Sitting at my desk at work.... feeling like hands are around my neck, and I'm suffocating.
YES. I know.
"You should be happy you have a job."
Fuck you I KNOW.
And I think that's what bothers me the most. Why can't I be like everyone else and just put in the hours, get my measly check go home and not have it affect me?
What the hell is wrong with me? Why do I feel like this?
Why is it, I feel like I'm suffocating?
I've worked a lot of jobs in my lifetime... starting at the age of 14. I've done production line work, and swore I would never do that for a living... one of the biggest reasons I went to college. I knew I needed more.
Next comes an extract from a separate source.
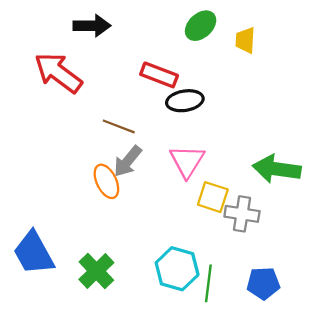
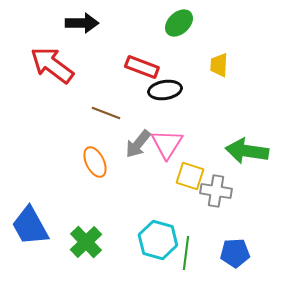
yellow trapezoid: (245, 40) -> (219, 65), moved
gray arrow: (128, 161) -> (138, 144), moved

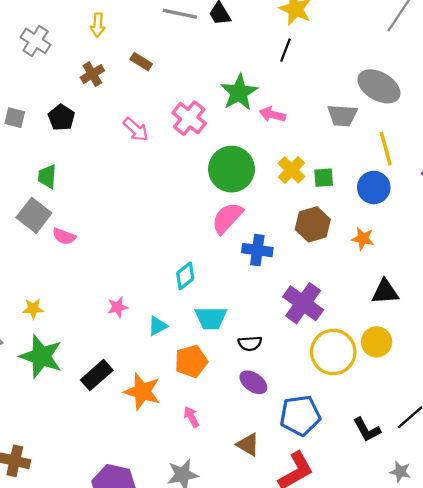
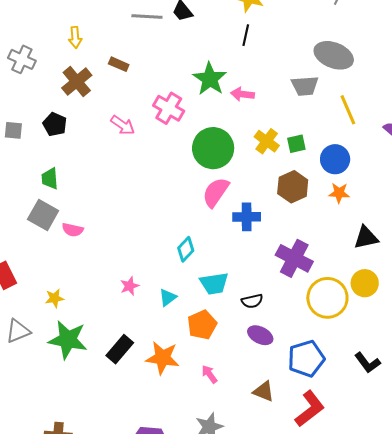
brown cross: (92, 74) -> (77, 82), size x1.4
blue circle: (374, 187) -> (335, 159), moved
I need to feel like I'm doing something that's either making a difference or creating something.
It's like that song... where she talks about having to get the words out on paper because they're threatening the life they belong to. I'm slowly suffocating. I don't want this.
I am looking for a new job, I'm looking for a way out. I just don't see one. And I'm scratching at the coffin lid, screaming in silence that I'm buried here, alive...
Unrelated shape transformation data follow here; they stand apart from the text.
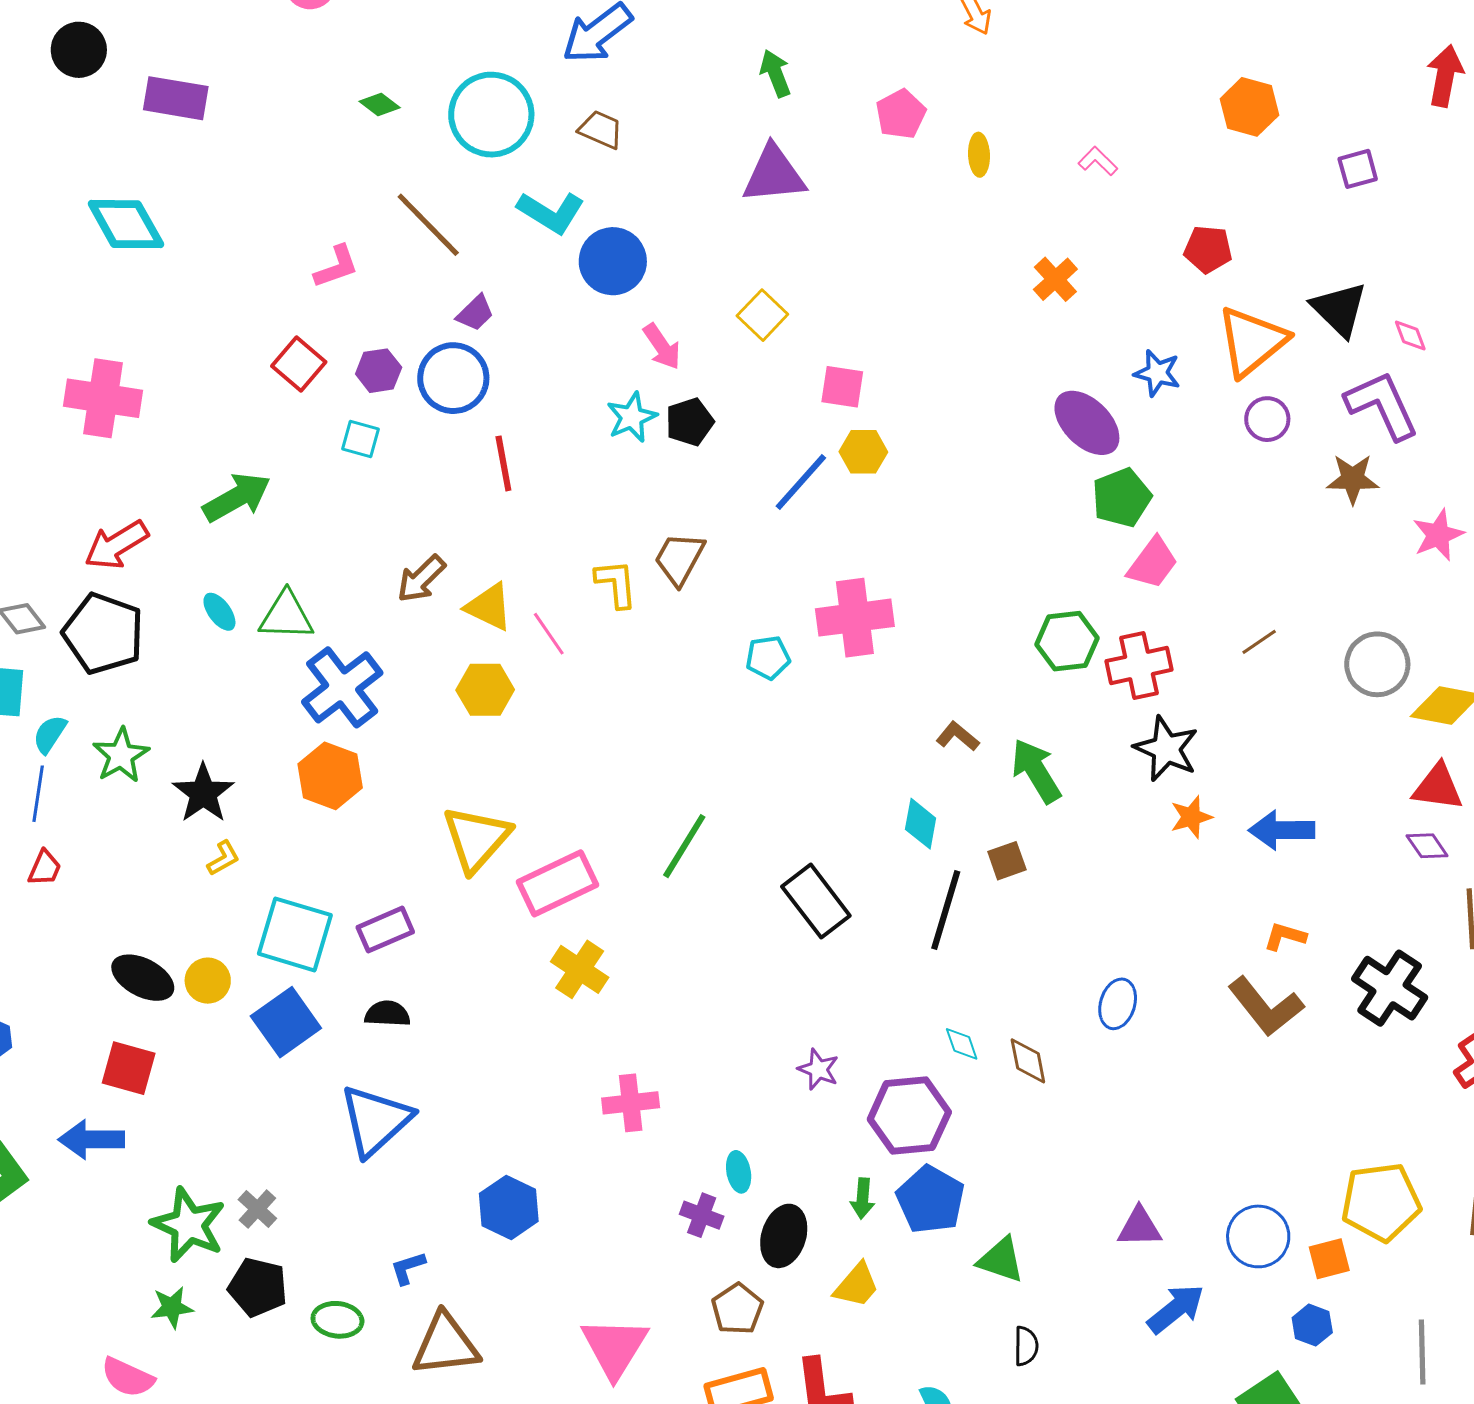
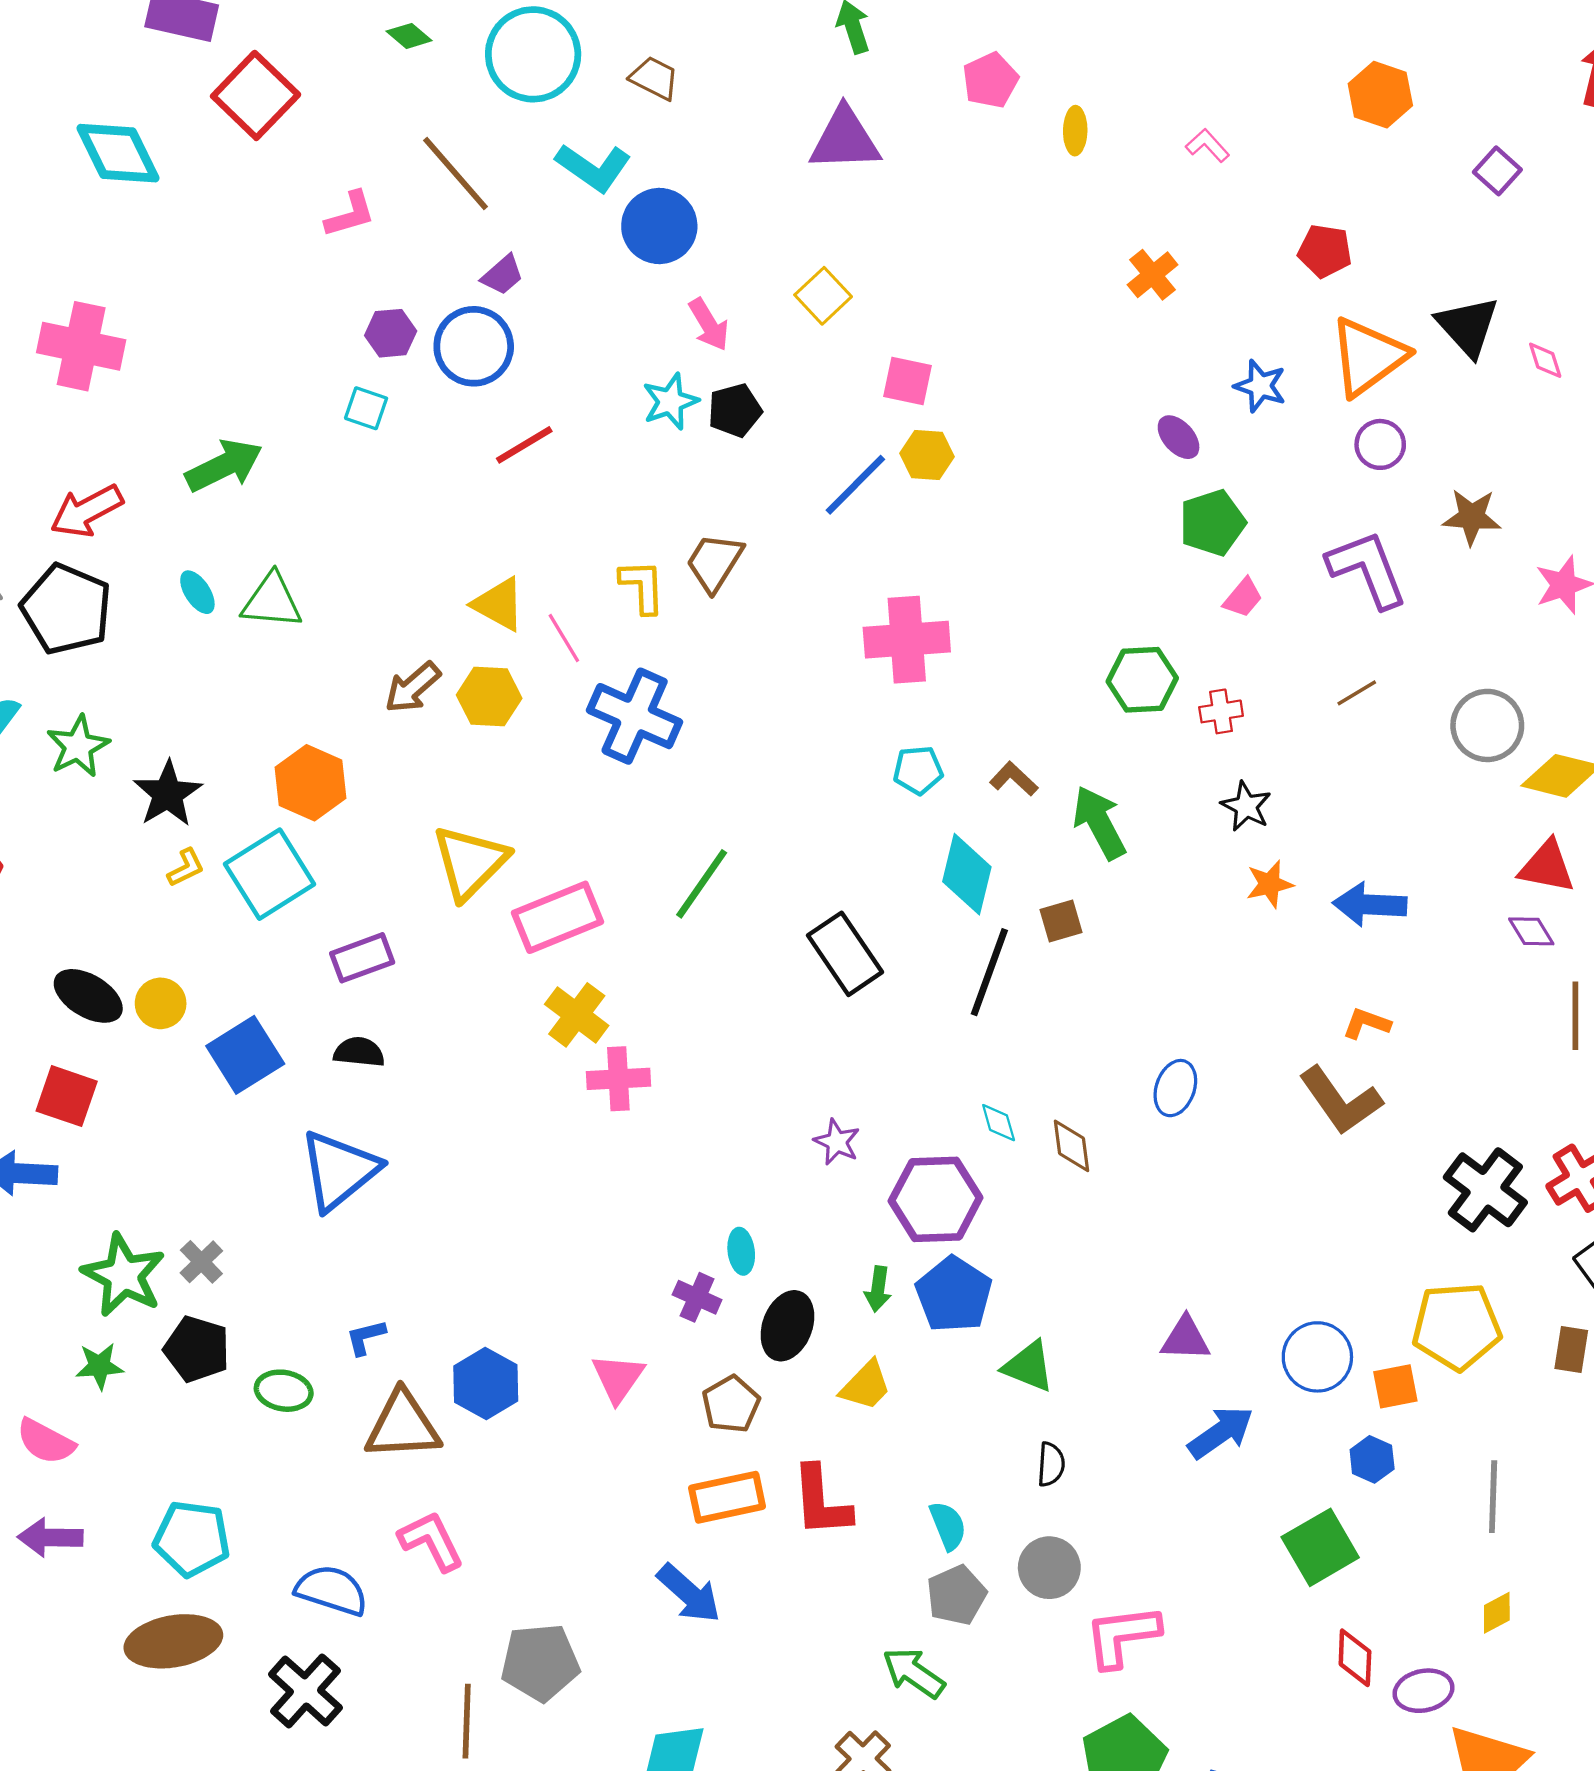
purple square: (1358, 169) -> (1497, 171), turned -36
red square: (299, 364) -> (256, 95), moved, size x1.4
purple L-shape: (1382, 405) -> (1367, 569), moved
purple ellipse: (1087, 423) -> (1179, 437), size x0.6
red line: (503, 463) -> (524, 445), turned 66
pink trapezoid: (1153, 563) -> (1243, 598), size x0.7
brown arrow: (421, 579) -> (413, 688), moved
cyan pentagon: (768, 658) -> (918, 770), moved
red cross: (1139, 665) -> (1221, 711), size x0.6
blue cross: (342, 687) -> (635, 716), moved, turned -32
black star: (1166, 749) -> (1246, 806), size x0.7
cyan diamond: (921, 824) -> (967, 874), size x1.4
cyan square: (295, 934) -> (270, 874), moved, turned 38
black cross: (1390, 988) -> (1485, 1190), moved
pink cross: (631, 1103) -> (618, 1079), moved
blue hexagon: (509, 1207) -> (486, 1383), moved
pink triangle: (615, 1347) -> (618, 1378), moved, size x0.7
What if it never comes? What if I'm stuck in a job that is slowly sucking my life away? How do I change my attitude about it? I do I change the physical feeling of being suffocated or nausea at the thought of being here?
I don't expect work to be fun all of the time. I don't expect to do things that are always things I want to do. But I do expect to not feel like this. I can't. I love to work hard. I love to play hard.
Well now, I feel the odd sensation of my heart beating hard in my chest and my throat tightening and tears on my cheeks. I can't find my way out. And I don't know what to do to pass the time.
And before you lecture me.... I know that work is called work for reason, I know that I'm not entitled to anything, I know that in this economy I should be thankful I'm employed at all.... I KNOW IT. And maybe that's why I'm struggling so much... I'm fighting hard to change my attitude, my perspective, I'm fighting to keep fighting... I'm getting tired.